The prosecutor sighs, folds her arms together and leans back in the chair. Her air of concern is gone, replaced with a familiar sternness. "I thought I'd lost you there. Your eyes glazed over and you didn't respond to anything. For a second, well, never mind. If you're back from your little vacation, then it's time to talk. I don't have much time with you."
He groans, droops and rests his head against the cool tabletop. He has to think. There's something I have to do. What was it?
"Hey," Sae shouts. She slaps the table with her open palm, and a stinging thwack bounces through his skull. "Sit up! Don't think, for one second, that you're going to get through this without saying anything."
"Do you think you can get her to trust you?"
"I don't like this. It's way, way too dangerous."
"Do we have any other choice?"
No. No other choice. No other option. There had only been one way forward. There's always a way out. He sits up, forces his eyes and brain to focus. This is Sae Niijima. He knows this woman. He has spoken with her before. She is important.
Sae bows her head a bit, and leans in, almost conspiratorially. The look she gives him is one of contempt. "You know," she says, ice in her voice. "She's going to hear about this. And it's going to break her heart."
Dread seizes him. Sae calls him a bastard, but Akira's mind is spinning once more. Stolen glances over the top of a manga. Stern, exciting words. The taste of coffee on her lips. If he doesn't get out of here, if he doesn't focus, he'll never see her again, never hold her, never hear her, never kiss her, never...
Sae drops a thick beige file on the table, and the sound snaps him back. There is a header on the file's tag. It reads, 'Phantom Thieves.'
"Let's start from the beginning," Sae says.
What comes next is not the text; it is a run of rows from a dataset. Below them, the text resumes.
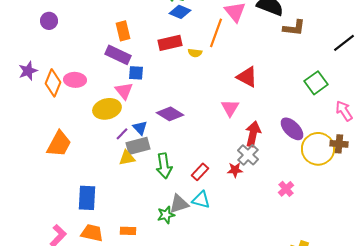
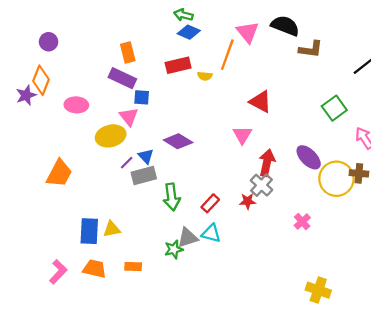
orange diamond: (53, 83) -> (41, 80), moved
yellow triangle: (127, 158) -> (112, 229), moved

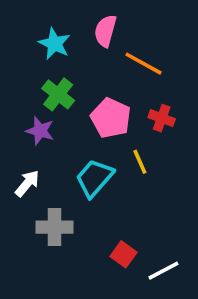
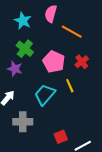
red cross: (162, 118) -> (82, 62), turned 32
red square: (124, 254) -> (61, 137), turned 32

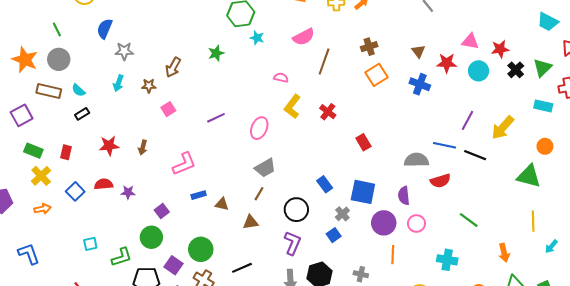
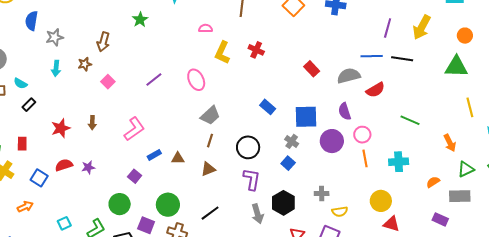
pink ellipse: (259, 128) -> (196, 80), turned -35
red rectangle: (363, 142) -> (312, 69), moved
blue rectangle: (325, 184) -> (268, 107), moved
orange arrow: (43, 209) -> (25, 207), moved
purple square: (162, 211) -> (135, 176), moved
orange line: (393, 255) -> (365, 158), moved

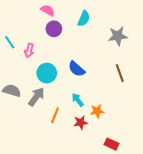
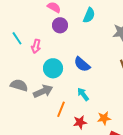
gray arrow: (36, 97) -> (43, 91), turned 30
orange star: (97, 111) -> (104, 118), moved
red star: (81, 122) -> (80, 122), moved

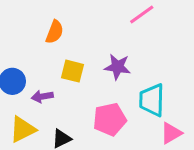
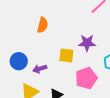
yellow square: (72, 71) -> (66, 55), moved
"The beginning?" Akira asks.
He remembers two soft hands on his cheeks, lips pressed to his forehead. "Now, this is important. When she talks to you, you have to tell her everything. All of it. Because if you do, I know she'll believe you."
Akira mumbles soft words into the air. They are too low for Sae to hear. "I'll come back, I promise." He has said these words before. He means them.
Sae opens her mouth, but Akira cuts her off. "Okay," he says, his voice a painful croak. "I'll tell you everything." He casts his mind back, and begins to speak.